▸ Provided material
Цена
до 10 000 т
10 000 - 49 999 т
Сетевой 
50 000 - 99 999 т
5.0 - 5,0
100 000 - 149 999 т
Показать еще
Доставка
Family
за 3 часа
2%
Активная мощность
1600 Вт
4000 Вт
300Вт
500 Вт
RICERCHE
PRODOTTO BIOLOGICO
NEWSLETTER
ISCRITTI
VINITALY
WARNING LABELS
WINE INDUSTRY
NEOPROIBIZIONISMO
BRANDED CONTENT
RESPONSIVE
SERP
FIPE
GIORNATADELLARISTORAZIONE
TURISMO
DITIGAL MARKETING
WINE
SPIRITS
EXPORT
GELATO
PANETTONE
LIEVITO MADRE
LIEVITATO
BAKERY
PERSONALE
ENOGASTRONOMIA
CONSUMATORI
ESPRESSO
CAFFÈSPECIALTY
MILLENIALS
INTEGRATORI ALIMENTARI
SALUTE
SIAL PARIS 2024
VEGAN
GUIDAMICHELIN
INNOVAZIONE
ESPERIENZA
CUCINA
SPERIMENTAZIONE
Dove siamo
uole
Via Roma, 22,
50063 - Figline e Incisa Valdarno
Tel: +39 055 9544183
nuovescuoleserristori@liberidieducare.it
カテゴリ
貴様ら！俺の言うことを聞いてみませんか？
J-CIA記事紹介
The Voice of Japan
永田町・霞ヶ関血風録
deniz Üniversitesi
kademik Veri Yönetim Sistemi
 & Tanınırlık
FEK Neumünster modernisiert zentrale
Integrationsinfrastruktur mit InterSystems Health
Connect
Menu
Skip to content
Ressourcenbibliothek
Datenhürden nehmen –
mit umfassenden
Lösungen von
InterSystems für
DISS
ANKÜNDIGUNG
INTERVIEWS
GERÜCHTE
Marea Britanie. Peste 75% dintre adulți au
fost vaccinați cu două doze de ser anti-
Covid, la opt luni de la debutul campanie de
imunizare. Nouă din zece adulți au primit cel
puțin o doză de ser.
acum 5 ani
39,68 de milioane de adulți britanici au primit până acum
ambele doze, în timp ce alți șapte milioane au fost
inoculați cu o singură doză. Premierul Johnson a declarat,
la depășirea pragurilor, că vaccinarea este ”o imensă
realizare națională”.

▸ What to work on
After reading the material above, repeat all of it exactly.

▸ Exercise solution
Цена
до 10 000 т
10 000 - 49 999 т
Сетевой 
50 000 - 99 999 т
5.0 - 5,0
100 000 - 149 999 т
Показать еще
Доставка
Family
за 3 часа
2%
Активная мощность
1600 Вт
4000 Вт
300Вт
500 Вт
RICERCHE
PRODOTTO BIOLOGICO
NEWSLETTER
ISCRITTI
VINITALY
WARNING LABELS
WINE INDUSTRY
NEOPROIBIZIONISMO
BRANDED CONTENT
RESPONSIVE
SERP
FIPE
GIORNATADELLARISTORAZIONE
TURISMO
DITIGAL MARKETING
WINE
SPIRITS
EXPORT
GELATO
PANETTONE
LIEVITO MADRE
LIEVITATO
BAKERY
PERSONALE
ENOGASTRONOMIA
CONSUMATORI
ESPRESSO
CAFFÈSPECIALTY
MILLENIALS
INTEGRATORI ALIMENTARI
SALUTE
SIAL PARIS 2024
VEGAN
GUIDAMICHELIN
INNOVAZIONE
ESPERIENZA
CUCINA
SPERIMENTAZIONE
Dove siamo
uole
Via Roma, 22,
50063 - Figline e Incisa Valdarno
Tel: +39 055 9544183
nuovescuoleserristori@liberidieducare.it
カテゴリ
貴様ら！俺の言うことを聞いてみませんか？
J-CIA記事紹介
The Voice of Japan
永田町・霞ヶ関血風録
deniz Üniversitesi
kademik Veri Yönetim Sistemi
 & Tanınırlık
FEK Neumünster modernisiert zentrale
Integrationsinfrastruktur mit InterSystems Health
Connect
Menu
Skip to content
Ressourcenbibliothek
Datenhürden nehmen –
mit umfassenden
Lösungen von
InterSystems für
DISS
ANKÜNDIGUNG
INTERVIEWS
GERÜCHTE
Marea Britanie. Peste 75% dintre adulți au
fost vaccinați cu două doze de ser anti-
Covid, la opt luni de la debutul campanie de
imunizare. Nouă din zece adulți au primit cel
puțin o doză de ser.
acum 5 ani
39,68 de milioane de adulți britanici au primit până acum
ambele doze, în timp ce alți șapte milioane au fost
inoculați cu o singură doză. Premierul Johnson a declarat,
la depășirea pragurilor, că vaccinarea este ”o imensă
realizare națională”.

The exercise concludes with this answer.